(Problem requirements):
Return the lines of the data below in which the string "node" occurs.

Source data
[Start of Attachment]

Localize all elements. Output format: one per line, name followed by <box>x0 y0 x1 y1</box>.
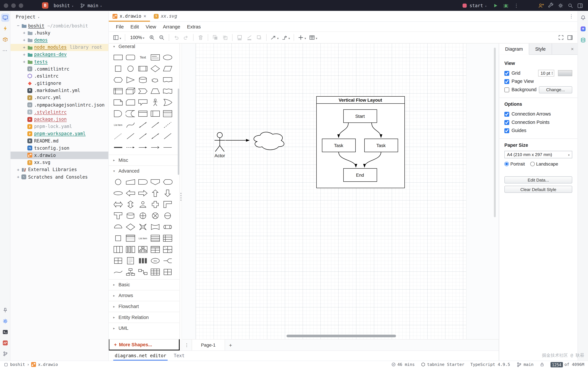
tree-item-eslintrc[interactable]: .eslintrc <box>10 73 108 80</box>
status-branch[interactable]: main <box>516 361 534 368</box>
trapezoid-shape[interactable] <box>149 86 161 96</box>
shapes-section-misc[interactable]: ▸Misc <box>109 155 180 166</box>
display-shape[interactable] <box>161 177 174 187</box>
redo-button[interactable] <box>181 33 190 42</box>
more-button[interactable]: ⋯ <box>1 46 9 55</box>
settings-gear-button[interactable] <box>1 317 9 325</box>
text-shape[interactable]: Text <box>136 53 149 62</box>
editor-tab-x-drawio[interactable]: x.drawio <box>109 11 150 21</box>
harrow-open-shape[interactable] <box>149 142 161 152</box>
off-page-shape[interactable] <box>149 177 161 187</box>
format-panel-button[interactable] <box>565 33 574 42</box>
table-sm-shape[interactable] <box>112 256 124 266</box>
connection-button[interactable] <box>269 33 280 42</box>
note-shape[interactable] <box>112 98 124 107</box>
document-shape[interactable] <box>161 75 174 85</box>
listitem-shape[interactable]: List Item <box>136 233 149 243</box>
corner-shape[interactable] <box>161 200 174 209</box>
cloud-shape[interactable] <box>149 75 161 85</box>
view-tab-diagrams-net-editor[interactable]: diagrams.net editor <box>111 351 170 361</box>
half-circle-shape[interactable] <box>112 222 124 232</box>
biarrow-d-shape[interactable] <box>149 131 161 141</box>
table-button[interactable] <box>308 33 318 42</box>
branch2-shape[interactable] <box>161 256 174 266</box>
cloud-shape[interactable] <box>254 132 284 150</box>
hexagon-shape[interactable] <box>112 75 124 85</box>
guides-checkbox[interactable] <box>504 128 509 133</box>
block-left-shape[interactable] <box>124 188 136 198</box>
pin-button[interactable] <box>1 306 9 314</box>
delay-shape[interactable] <box>136 177 149 187</box>
memory-indicator[interactable]: 1254 of 4096M <box>551 362 584 367</box>
rows2-shape[interactable] <box>161 233 174 243</box>
actor-shape[interactable] <box>215 132 225 151</box>
table-sm-shape[interactable] <box>161 267 174 277</box>
line-d-shape[interactable] <box>161 131 174 141</box>
circle-plus-shape[interactable] <box>136 211 149 221</box>
table-grid-shape[interactable] <box>149 267 161 277</box>
tree-item-markdownlint-yml[interactable]: M.markdownlint.yml <box>10 87 108 94</box>
tree-item-pnpm-workspace-yaml[interactable]: ppnpm-workspace.yaml <box>10 130 108 137</box>
profiler-button[interactable] <box>1 339 9 347</box>
grid-checkbox[interactable] <box>504 71 509 76</box>
diamond-shape[interactable] <box>124 222 136 232</box>
triangle-shape[interactable] <box>124 75 136 85</box>
ai-assistant-button[interactable] <box>579 25 587 33</box>
project-panel-header[interactable]: Project <box>10 11 108 22</box>
actor-shape[interactable] <box>149 98 161 107</box>
page-view-checkbox[interactable] <box>504 79 509 84</box>
expander-plus-icon[interactable]: + <box>22 52 27 57</box>
tab-style[interactable]: Style <box>529 44 552 55</box>
cylinder-shape[interactable] <box>136 75 149 85</box>
edit-data-button[interactable]: Edit Data... <box>504 176 572 184</box>
database-button[interactable] <box>579 36 587 44</box>
tree-item-commitlintrc[interactable]: c.commitlintrc <box>10 65 108 73</box>
line-color-button[interactable] <box>245 33 254 42</box>
block-ud-shape[interactable] <box>124 200 136 209</box>
list-shape[interactable] <box>161 109 174 119</box>
node-link-shape[interactable] <box>136 267 149 277</box>
landscape-radio[interactable]: Landscape <box>530 161 558 166</box>
undo-button[interactable] <box>172 33 181 42</box>
branch-selector[interactable]: main <box>77 0 105 11</box>
tree2-shape[interactable] <box>124 267 136 277</box>
drawio-canvas[interactable]: Actor Vertical Flow Layout <box>182 44 499 339</box>
to-front-button[interactable] <box>211 33 220 42</box>
listitem-shape[interactable]: List Item <box>112 120 124 130</box>
tree-item-stylelintrc[interactable]: S.stylelintrc <box>10 109 108 116</box>
menu-arrange[interactable]: Arrange <box>159 24 184 29</box>
tree-item-readme-md[interactable]: RREADME.md <box>10 137 108 145</box>
orgbox-shape[interactable] <box>136 245 149 254</box>
zoom-in-button[interactable] <box>147 33 156 42</box>
hline-bold-shape[interactable] <box>112 142 124 152</box>
rect-shape[interactable] <box>112 53 124 62</box>
rounded-shape[interactable] <box>124 53 136 62</box>
expander-plus-icon[interactable]: + <box>16 175 21 179</box>
block-down-shape[interactable] <box>161 188 174 198</box>
tree-item-node-modules[interactable]: +node_moduleslibrary root <box>10 44 108 51</box>
and-shape[interactable] <box>112 109 124 119</box>
lock-icon[interactable] <box>540 362 544 367</box>
step-shape[interactable] <box>136 86 149 96</box>
menu-file[interactable]: File <box>113 24 127 29</box>
build-button[interactable] <box>1 35 9 44</box>
tree-item-package-json[interactable]: npackage.json <box>10 116 108 123</box>
zoom-out-button[interactable] <box>157 33 166 42</box>
internal-storage-shape[interactable] <box>112 86 124 96</box>
user2-shape[interactable] <box>136 200 149 209</box>
callout-shape[interactable] <box>136 98 149 107</box>
canvas-vertical-scrollbar[interactable] <box>494 48 496 217</box>
maximize-window-button[interactable] <box>19 3 23 8</box>
expander-plus-icon[interactable]: + <box>22 31 27 36</box>
manual-input-shape[interactable] <box>124 177 136 187</box>
background-checkbox[interactable] <box>504 87 509 92</box>
menu-edit[interactable]: Edit <box>127 24 142 29</box>
expander-plus-icon[interactable]: + <box>22 59 27 64</box>
shadow-button[interactable] <box>255 33 264 42</box>
pipe-shape[interactable] <box>161 222 174 232</box>
connection-arrows-checkbox[interactable] <box>504 112 509 117</box>
option-guides[interactable]: Guides <box>504 127 572 135</box>
view-tab-text[interactable]: Text <box>170 351 188 361</box>
commit-button[interactable] <box>1 24 9 33</box>
view-panel-button[interactable] <box>112 33 122 42</box>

[End of Attachment]

(Answer section):
node-link-shape[interactable] <box>136 267 149 277</box>
tree-item-node-modules[interactable]: +node_moduleslibrary root <box>10 44 108 51</box>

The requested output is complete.